### EXERCISE REQUIREMENTS
Reproduce the records word for word, apart from the images they contain.

### EXCERPTED DATA
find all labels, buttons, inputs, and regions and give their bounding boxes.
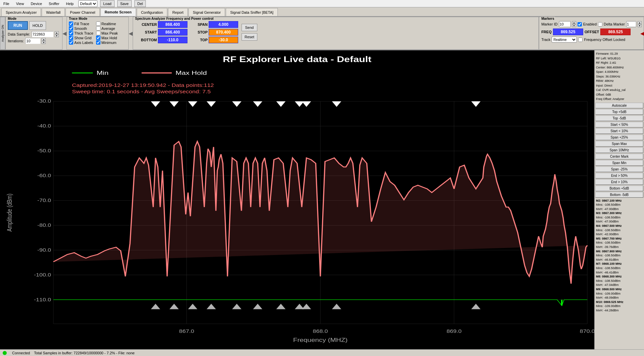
track-label: Track bbox=[541, 38, 550, 42]
analyzer-label: Analyzer ON bbox=[0, 17, 5, 50]
tab-spectrum-analyzer[interactable]: Spectrum Analyzer bbox=[1, 8, 41, 16]
start-label: START bbox=[135, 30, 157, 34]
span-minus25-button[interactable]: Span -25% bbox=[595, 166, 643, 172]
start-input[interactable] bbox=[158, 29, 187, 36]
marker-num-down[interactable]: ▼ bbox=[638, 24, 642, 27]
span-max-button[interactable]: Span Max bbox=[595, 141, 643, 147]
menu-device[interactable]: Device bbox=[29, 1, 44, 6]
data-sample-input[interactable] bbox=[32, 31, 53, 37]
tab-configuration[interactable]: Configuration bbox=[137, 8, 167, 16]
menu-file[interactable]: File bbox=[1, 1, 11, 6]
smooth-check[interactable] bbox=[69, 26, 73, 31]
mode-arrow: ◀ bbox=[62, 17, 67, 50]
profile-select[interactable]: Default bbox=[78, 0, 97, 7]
menu-help[interactable]: Help bbox=[64, 1, 76, 6]
del-button[interactable]: Del bbox=[134, 0, 146, 7]
data-sample-up[interactable]: ▲ bbox=[55, 31, 59, 34]
run-button[interactable]: RUN bbox=[8, 21, 28, 30]
delta-marker-check[interactable] bbox=[598, 22, 602, 27]
tab-signal-data-sniffer[interactable]: Signal Data Sniffer [BETA] bbox=[226, 8, 278, 16]
tab-power-channel[interactable]: Power Channel bbox=[66, 8, 99, 16]
span-label: SPAN bbox=[189, 22, 208, 27]
menu-sniffer[interactable]: Sniffer bbox=[47, 1, 61, 6]
max-hold-check[interactable] bbox=[96, 36, 100, 40]
tab-remote-screen[interactable]: Remote Screen bbox=[100, 8, 136, 16]
svg-marker-42 bbox=[253, 101, 262, 107]
span-input[interactable] bbox=[209, 21, 238, 28]
freq-value-input[interactable] bbox=[553, 29, 583, 35]
center-mark-button[interactable]: Center Mark bbox=[595, 154, 643, 159]
top-input[interactable] bbox=[209, 37, 238, 43]
axis-labels-check[interactable] bbox=[69, 40, 73, 45]
start-lt10-button[interactable]: Start < 10% bbox=[595, 128, 643, 134]
svg-marker-40 bbox=[207, 101, 216, 107]
fill-trace-check[interactable] bbox=[69, 21, 73, 26]
bottom-plus5-button[interactable]: Bottom +5dB bbox=[595, 186, 643, 191]
top-plus5-button[interactable]: Top +5dB bbox=[595, 109, 643, 115]
svg-marker-58 bbox=[471, 304, 481, 309]
center-input[interactable] bbox=[158, 21, 187, 28]
bottom-label: BOTTOM bbox=[135, 38, 157, 42]
svg-marker-54 bbox=[276, 304, 286, 309]
tab-signal-generator[interactable]: Signal Generator bbox=[188, 8, 225, 16]
end-gt50-button[interactable]: End > 50% bbox=[595, 173, 643, 179]
end-gt10-button[interactable]: End > 10% bbox=[595, 179, 643, 185]
track-select[interactable]: Realtime bbox=[552, 37, 577, 43]
reset-button[interactable]: Reset bbox=[242, 33, 257, 41]
marker-id-up[interactable]: ▲ bbox=[572, 21, 576, 24]
svg-text:Frequency (MHZ): Frequency (MHZ) bbox=[293, 337, 347, 343]
marker-id-down[interactable]: ▼ bbox=[572, 24, 576, 27]
stop-input[interactable] bbox=[209, 29, 238, 36]
span-min-button[interactable]: Span Min bbox=[595, 160, 643, 166]
save-button[interactable]: Save bbox=[117, 0, 132, 7]
svg-text:869.0: 869.0 bbox=[446, 328, 462, 334]
svg-text:RF Explorer Live data - Defaul: RF Explorer Live data - Default bbox=[223, 55, 371, 64]
average-check[interactable] bbox=[96, 26, 100, 31]
status-bar: Connected Total Samples in buffer: 72284… bbox=[0, 349, 644, 356]
freq-offset-locked-check[interactable] bbox=[578, 38, 583, 42]
marker-num-up[interactable]: ▲ bbox=[638, 21, 642, 24]
realtime-check[interactable] bbox=[96, 21, 100, 26]
load-button[interactable]: Load bbox=[100, 0, 114, 7]
marker-id-label: Marker ID bbox=[541, 22, 557, 26]
max-peak-check[interactable] bbox=[96, 31, 100, 35]
freq-offset-locked-label: Frequency Offset Locked bbox=[584, 38, 625, 42]
tab-report[interactable]: Report bbox=[168, 8, 188, 16]
svg-marker-52 bbox=[232, 304, 242, 309]
top-label: TOP bbox=[189, 38, 208, 42]
send-button[interactable]: Send bbox=[242, 24, 257, 31]
markers-panel: Markers ◀ Marker ID ▲ ▼ Enabled Delta Ma… bbox=[539, 17, 644, 50]
freq-panel: Spectrum Analyzer Frequency and Power co… bbox=[133, 17, 539, 50]
svg-marker-56 bbox=[302, 304, 311, 309]
svg-text:-50.0: -50.0 bbox=[37, 148, 51, 153]
marker-num-input[interactable] bbox=[626, 21, 636, 27]
marker-id-input[interactable] bbox=[559, 21, 571, 27]
hold-button[interactable]: HOLD bbox=[29, 21, 46, 30]
start-lt50-button[interactable]: Start < 50% bbox=[595, 122, 643, 128]
markers-arrow: ◀ bbox=[640, 30, 644, 37]
marker-data-list: M2: 0867.100 MHz Mins: -108.50dBm MxH: -… bbox=[595, 198, 643, 313]
enabled-check[interactable] bbox=[577, 22, 582, 27]
thick-trace-check[interactable] bbox=[69, 31, 73, 35]
span-10mhz-button[interactable]: Span 10MHz bbox=[595, 147, 643, 153]
bottom-minus5-button[interactable]: Bottom -5dB bbox=[595, 192, 643, 198]
chart-svg: RF Explorer Live data - Default Min Max … bbox=[0, 50, 594, 349]
minimum-check[interactable] bbox=[96, 40, 100, 45]
status-led bbox=[3, 351, 7, 355]
span-plus25-button[interactable]: Span +25% bbox=[595, 135, 643, 140]
autoscale-button[interactable]: Autoscale bbox=[595, 103, 643, 108]
connected-label: Connected bbox=[12, 351, 30, 355]
svg-text:867.0: 867.0 bbox=[179, 328, 194, 334]
svg-marker-47 bbox=[471, 101, 481, 107]
menu-view[interactable]: View bbox=[14, 1, 26, 6]
tab-waterfall[interactable]: Waterfall bbox=[42, 8, 65, 16]
show-grid-check[interactable] bbox=[69, 36, 73, 40]
bottom-input[interactable] bbox=[158, 37, 187, 43]
iterations-down[interactable]: ▼ bbox=[42, 41, 46, 44]
data-sample-down[interactable]: ▼ bbox=[55, 34, 59, 37]
top-minus5-button[interactable]: Top -5dB bbox=[595, 115, 643, 121]
data-sample-label: Data Sample: bbox=[8, 32, 30, 36]
iterations-up[interactable]: ▲ bbox=[42, 38, 46, 41]
iterations-input[interactable] bbox=[25, 38, 40, 44]
offset-value-input[interactable] bbox=[600, 29, 631, 35]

### RESPONSE
find all labels, buttons, inputs, and regions and give their bounding boxes.
track-label: Track bbox=[541, 38, 550, 42]
analyzer-label: Analyzer ON bbox=[0, 17, 5, 50]
tab-spectrum-analyzer[interactable]: Spectrum Analyzer bbox=[1, 8, 41, 16]
start-label: START bbox=[135, 30, 157, 34]
span-minus25-button[interactable]: Span -25% bbox=[595, 166, 643, 172]
start-input[interactable] bbox=[158, 29, 187, 36]
marker-num-down[interactable]: ▼ bbox=[638, 24, 642, 27]
span-max-button[interactable]: Span Max bbox=[595, 141, 643, 147]
menu-device[interactable]: Device bbox=[29, 1, 44, 6]
data-sample-input[interactable] bbox=[32, 31, 53, 37]
tab-configuration[interactable]: Configuration bbox=[137, 8, 167, 16]
menu-file[interactable]: File bbox=[1, 1, 11, 6]
smooth-check[interactable] bbox=[69, 26, 73, 31]
mode-arrow: ◀ bbox=[62, 17, 67, 50]
profile-select[interactable]: Default bbox=[78, 0, 97, 7]
menu-help[interactable]: Help bbox=[64, 1, 76, 6]
del-button[interactable]: Del bbox=[134, 0, 146, 7]
data-sample-up[interactable]: ▲ bbox=[55, 31, 59, 34]
run-button[interactable]: RUN bbox=[8, 21, 28, 30]
delta-marker-check[interactable] bbox=[598, 22, 602, 27]
tab-signal-data-sniffer[interactable]: Signal Data Sniffer [BETA] bbox=[226, 8, 278, 16]
tab-power-channel[interactable]: Power Channel bbox=[66, 8, 99, 16]
span-label: SPAN bbox=[189, 22, 208, 27]
menu-sniffer[interactable]: Sniffer bbox=[47, 1, 61, 6]
max-hold-check[interactable] bbox=[96, 36, 100, 40]
tab-remote-screen[interactable]: Remote Screen bbox=[100, 8, 136, 16]
svg-marker-42 bbox=[253, 101, 262, 107]
span-input[interactable] bbox=[209, 21, 238, 28]
freq-value-input[interactable] bbox=[553, 29, 583, 35]
center-mark-button[interactable]: Center Mark bbox=[595, 154, 643, 159]
top-input[interactable] bbox=[209, 37, 238, 43]
axis-labels-check[interactable] bbox=[69, 40, 73, 45]
start-lt10-button[interactable]: Start < 10% bbox=[595, 128, 643, 134]
svg-marker-40 bbox=[207, 101, 216, 107]
fill-trace-check[interactable] bbox=[69, 21, 73, 26]
bottom-plus5-button[interactable]: Bottom +5dB bbox=[595, 186, 643, 191]
top-plus5-button[interactable]: Top +5dB bbox=[595, 109, 643, 115]
svg-marker-58 bbox=[471, 304, 481, 309]
center-input[interactable] bbox=[158, 21, 187, 28]
bottom-label: BOTTOM bbox=[135, 38, 157, 42]
svg-marker-54 bbox=[276, 304, 286, 309]
tab-signal-generator[interactable]: Signal Generator bbox=[188, 8, 225, 16]
end-gt50-button[interactable]: End > 50% bbox=[595, 173, 643, 179]
end-gt10-button[interactable]: End > 10% bbox=[595, 179, 643, 185]
track-select[interactable]: Realtime bbox=[552, 37, 577, 43]
reset-button[interactable]: Reset bbox=[242, 33, 257, 41]
marker-id-up[interactable]: ▲ bbox=[572, 21, 576, 24]
svg-text:Frequency (MHZ): Frequency (MHZ) bbox=[293, 337, 347, 343]
marker-id-down[interactable]: ▼ bbox=[572, 24, 576, 27]
stop-input[interactable] bbox=[209, 29, 238, 36]
span-min-button[interactable]: Span Min bbox=[595, 160, 643, 166]
save-button[interactable]: Save bbox=[117, 0, 132, 7]
svg-text:869.0: 869.0 bbox=[446, 328, 462, 334]
svg-text:RF Explorer Live data - Defaul: RF Explorer Live data - Default bbox=[223, 55, 371, 64]
average-check[interactable] bbox=[96, 26, 100, 31]
status-bar: Connected Total Samples in buffer: 72284… bbox=[0, 349, 644, 356]
freq-offset-locked-check[interactable] bbox=[578, 38, 583, 42]
marker-num-up[interactable]: ▲ bbox=[638, 21, 642, 24]
realtime-check[interactable] bbox=[96, 21, 100, 26]
load-button[interactable]: Load bbox=[100, 0, 114, 7]
marker-id-label: Marker ID bbox=[541, 22, 557, 26]
max-peak-check[interactable] bbox=[96, 31, 100, 35]
freq-offset-locked-label: Frequency Offset Locked bbox=[584, 38, 625, 42]
tab-report[interactable]: Report bbox=[168, 8, 188, 16]
svg-marker-52 bbox=[232, 304, 242, 309]
top-label: TOP bbox=[189, 38, 208, 42]
send-button[interactable]: Send bbox=[242, 24, 257, 31]
markers-panel: Markers ◀ Marker ID ▲ ▼ Enabled Delta Ma… bbox=[539, 17, 644, 50]
freq-panel: Spectrum Analyzer Frequency and Power co… bbox=[133, 17, 539, 50]
svg-marker-56 bbox=[302, 304, 311, 309]
svg-text:-50.0: -50.0 bbox=[37, 148, 51, 153]
marker-num-input[interactable] bbox=[626, 21, 636, 27]
marker-id-input[interactable] bbox=[559, 21, 571, 27]
hold-button[interactable]: HOLD bbox=[29, 21, 46, 30]
start-lt50-button[interactable]: Start < 50% bbox=[595, 122, 643, 128]
markers-arrow: ◀ bbox=[640, 30, 644, 37]
marker-data-list: M2: 0867.100 MHz Mins: -108.50dBm MxH: -… bbox=[595, 198, 643, 313]
enabled-check[interactable] bbox=[577, 22, 582, 27]
thick-trace-check[interactable] bbox=[69, 31, 73, 35]
span-10mhz-button[interactable]: Span 10MHz bbox=[595, 147, 643, 153]
bottom-minus5-button[interactable]: Bottom -5dB bbox=[595, 192, 643, 198]
chart-svg: RF Explorer Live data - Default Min Max … bbox=[0, 50, 594, 349]
minimum-check[interactable] bbox=[96, 40, 100, 45]
status-led bbox=[3, 351, 7, 355]
span-plus25-button[interactable]: Span +25% bbox=[595, 135, 643, 140]
autoscale-button[interactable]: Autoscale bbox=[595, 103, 643, 108]
connected-label: Connected bbox=[12, 351, 30, 355]
svg-text:867.0: 867.0 bbox=[179, 328, 194, 334]
svg-marker-47 bbox=[471, 101, 481, 107]
menu-view[interactable]: View bbox=[14, 1, 26, 6]
tab-waterfall[interactable]: Waterfall bbox=[42, 8, 65, 16]
show-grid-check[interactable] bbox=[69, 36, 73, 40]
bottom-input[interactable] bbox=[158, 37, 187, 43]
iterations-down[interactable]: ▼ bbox=[42, 41, 46, 44]
data-sample-down[interactable]: ▼ bbox=[55, 34, 59, 37]
top-minus5-button[interactable]: Top -5dB bbox=[595, 115, 643, 121]
data-sample-label: Data Sample: bbox=[8, 32, 30, 36]
iterations-up[interactable]: ▲ bbox=[42, 38, 46, 41]
iterations-input[interactable] bbox=[25, 38, 40, 44]
offset-value-input[interactable] bbox=[600, 29, 631, 35]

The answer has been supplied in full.